Der Bund übernahm daraufhin fast die gesamten Kosten, um das imposante Zeugnis jüdischen Lebens in Bayern zu erhalten. Die aufwendige Restauration dauerte fast zwei Jahre. Vor jeder Schreibsitzung bittet der Sofer Gott um die physische und mentale Kraft. Es wird von rechts nach links geschrieben. Kein Buchstabe darf an den anderen anstoßen, sonst ist alle Arbeit umsonst.
Nach ihrem Auftritt in Berlin kommt die Rolle zunächst für ein paar Monate erneut unter Verschluss, bevor sie im Juni im Amberger Rathaus feierlich in Empfang genommen und bei einer Prozession in die Synagoge zurückgebracht wird. Dort solle sie auch wieder im Gottesdienst verwendet und nicht nur wie ein Museumsstück ausgestellt werden, sagt der Rabbiner.

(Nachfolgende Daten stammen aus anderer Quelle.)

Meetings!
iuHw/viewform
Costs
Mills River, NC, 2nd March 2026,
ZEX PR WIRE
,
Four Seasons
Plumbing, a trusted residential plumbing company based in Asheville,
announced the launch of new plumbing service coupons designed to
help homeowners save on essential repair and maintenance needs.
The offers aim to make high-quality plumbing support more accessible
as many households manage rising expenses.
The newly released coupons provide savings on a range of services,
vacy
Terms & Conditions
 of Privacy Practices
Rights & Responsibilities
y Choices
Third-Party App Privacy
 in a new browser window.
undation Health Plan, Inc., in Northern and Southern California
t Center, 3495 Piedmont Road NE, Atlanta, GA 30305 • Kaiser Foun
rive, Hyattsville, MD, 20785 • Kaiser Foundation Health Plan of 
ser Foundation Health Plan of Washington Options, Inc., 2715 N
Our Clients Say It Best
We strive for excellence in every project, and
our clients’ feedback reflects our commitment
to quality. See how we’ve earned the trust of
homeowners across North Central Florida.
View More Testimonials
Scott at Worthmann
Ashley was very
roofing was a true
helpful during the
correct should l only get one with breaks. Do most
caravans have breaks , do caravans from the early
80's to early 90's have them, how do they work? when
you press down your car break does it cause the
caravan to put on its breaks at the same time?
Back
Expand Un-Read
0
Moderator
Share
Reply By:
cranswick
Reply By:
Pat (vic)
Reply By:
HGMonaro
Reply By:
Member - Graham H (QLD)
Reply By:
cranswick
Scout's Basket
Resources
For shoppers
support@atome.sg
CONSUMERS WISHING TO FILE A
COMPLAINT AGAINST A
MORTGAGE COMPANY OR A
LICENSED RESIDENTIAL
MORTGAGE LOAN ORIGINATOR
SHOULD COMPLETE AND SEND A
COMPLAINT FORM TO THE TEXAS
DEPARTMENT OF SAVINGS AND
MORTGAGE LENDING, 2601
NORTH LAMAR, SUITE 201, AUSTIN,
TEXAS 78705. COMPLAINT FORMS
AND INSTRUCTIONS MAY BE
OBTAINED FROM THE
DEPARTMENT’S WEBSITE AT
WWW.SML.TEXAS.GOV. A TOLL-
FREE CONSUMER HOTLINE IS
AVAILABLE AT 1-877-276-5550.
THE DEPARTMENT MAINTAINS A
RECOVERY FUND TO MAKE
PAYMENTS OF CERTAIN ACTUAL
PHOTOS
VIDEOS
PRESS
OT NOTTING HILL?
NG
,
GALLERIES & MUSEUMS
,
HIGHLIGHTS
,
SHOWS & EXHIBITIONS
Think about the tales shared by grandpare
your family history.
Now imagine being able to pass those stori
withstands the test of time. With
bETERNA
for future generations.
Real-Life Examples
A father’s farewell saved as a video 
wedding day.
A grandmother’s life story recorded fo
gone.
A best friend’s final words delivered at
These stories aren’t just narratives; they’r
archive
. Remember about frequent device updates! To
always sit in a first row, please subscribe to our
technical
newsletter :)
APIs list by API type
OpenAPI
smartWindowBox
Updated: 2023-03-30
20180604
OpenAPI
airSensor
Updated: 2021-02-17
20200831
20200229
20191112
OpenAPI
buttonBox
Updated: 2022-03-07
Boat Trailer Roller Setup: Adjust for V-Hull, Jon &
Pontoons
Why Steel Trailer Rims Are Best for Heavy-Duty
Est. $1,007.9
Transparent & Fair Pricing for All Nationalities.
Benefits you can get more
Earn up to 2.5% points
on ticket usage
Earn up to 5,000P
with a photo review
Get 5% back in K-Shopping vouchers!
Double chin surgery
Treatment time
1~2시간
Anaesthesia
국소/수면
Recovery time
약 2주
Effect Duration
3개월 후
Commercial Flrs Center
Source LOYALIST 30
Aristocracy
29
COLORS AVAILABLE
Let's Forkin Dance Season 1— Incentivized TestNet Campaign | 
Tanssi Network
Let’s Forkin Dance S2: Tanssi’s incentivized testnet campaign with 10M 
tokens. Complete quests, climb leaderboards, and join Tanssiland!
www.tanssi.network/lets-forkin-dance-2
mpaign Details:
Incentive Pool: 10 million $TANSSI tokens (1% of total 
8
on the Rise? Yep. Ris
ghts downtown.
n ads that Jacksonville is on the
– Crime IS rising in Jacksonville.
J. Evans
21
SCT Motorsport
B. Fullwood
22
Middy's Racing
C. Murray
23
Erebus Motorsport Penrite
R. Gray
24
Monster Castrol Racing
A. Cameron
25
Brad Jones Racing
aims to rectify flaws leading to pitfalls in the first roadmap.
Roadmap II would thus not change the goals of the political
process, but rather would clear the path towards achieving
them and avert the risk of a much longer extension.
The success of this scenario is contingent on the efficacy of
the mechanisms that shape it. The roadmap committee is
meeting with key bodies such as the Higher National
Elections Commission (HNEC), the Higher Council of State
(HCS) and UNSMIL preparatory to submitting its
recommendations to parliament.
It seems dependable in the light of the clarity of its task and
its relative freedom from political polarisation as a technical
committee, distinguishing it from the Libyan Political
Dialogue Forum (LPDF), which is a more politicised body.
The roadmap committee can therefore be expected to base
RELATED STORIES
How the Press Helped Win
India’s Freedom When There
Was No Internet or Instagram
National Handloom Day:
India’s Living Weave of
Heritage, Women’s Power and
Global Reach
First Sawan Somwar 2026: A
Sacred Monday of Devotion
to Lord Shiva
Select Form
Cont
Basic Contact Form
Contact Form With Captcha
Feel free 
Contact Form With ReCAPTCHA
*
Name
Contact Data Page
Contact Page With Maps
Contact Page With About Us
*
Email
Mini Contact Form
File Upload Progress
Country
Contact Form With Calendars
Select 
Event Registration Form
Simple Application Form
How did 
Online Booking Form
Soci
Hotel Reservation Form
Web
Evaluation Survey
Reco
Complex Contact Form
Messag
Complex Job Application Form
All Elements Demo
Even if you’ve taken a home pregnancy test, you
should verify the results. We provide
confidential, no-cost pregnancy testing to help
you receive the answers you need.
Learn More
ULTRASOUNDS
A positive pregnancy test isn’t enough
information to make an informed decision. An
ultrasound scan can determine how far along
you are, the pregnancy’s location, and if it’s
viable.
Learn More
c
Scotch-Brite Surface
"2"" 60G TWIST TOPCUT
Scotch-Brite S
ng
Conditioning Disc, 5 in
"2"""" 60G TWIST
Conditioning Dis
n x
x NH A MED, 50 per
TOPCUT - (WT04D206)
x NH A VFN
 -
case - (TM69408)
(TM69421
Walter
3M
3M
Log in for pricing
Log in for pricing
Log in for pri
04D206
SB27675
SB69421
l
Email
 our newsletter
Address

Das Holocaust-Gedenken im Deutschen Bundestag steht diesmal im Zeichen des Jubiläumsjahres "391-2021: 1700 Jahre jüdisches Leben in Deutschland". Neben Knobloch spricht auch die Publizistin Marina Weisband als Vertreterin der dritten Generation nach der Schoah. Das Jubiläumsjahr, das an den frühesten Quellennachweis einer jüdischen Gemeinde im deutschsprachigen Raum im Jahr 321 erinnert, soll auf die jahrhundertelange gemeinsame christlich-jüdische Geschichte aufmerksam machen sowie auf die prägende Rolle jüdischen Lebens und jüdischer Kultur in Deutschland und Europa vor und nach der Schoah.
Die Gedenkstunde wird am 27. Januar ab 11 Uhr live im Internet übertragen.